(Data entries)
*** Block opens ***

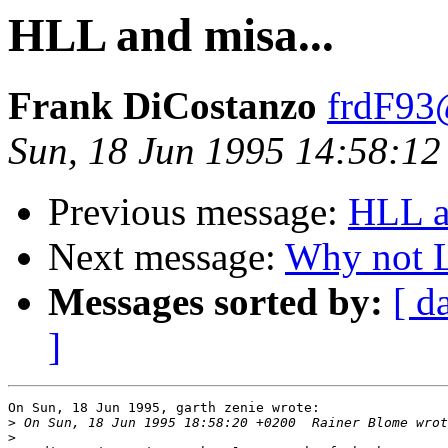
HLL and misa...
Frank DiCostanzo
frdF93
Sun, 18 Jun 1995 14:58:12
Previous message:
HLL a
Next message:
Why not L
Messages sorted by:
[ d
]
On Sun, 18 Jun 1995, garth zenie wrote:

*** Block closes ***

## Problem details
Repeat all of the entries above word for word and omit the pictures.

## Reply to the exercise
HLL and misa...
Frank DiCostanzo
frdF93
Sun, 18 Jun 1995 14:58:12
Previous message:
HLL a
Next message:
Why not L
Messages sorted by:
[ d
]
On Sun, 18 Jun 1995, garth zenie wrote:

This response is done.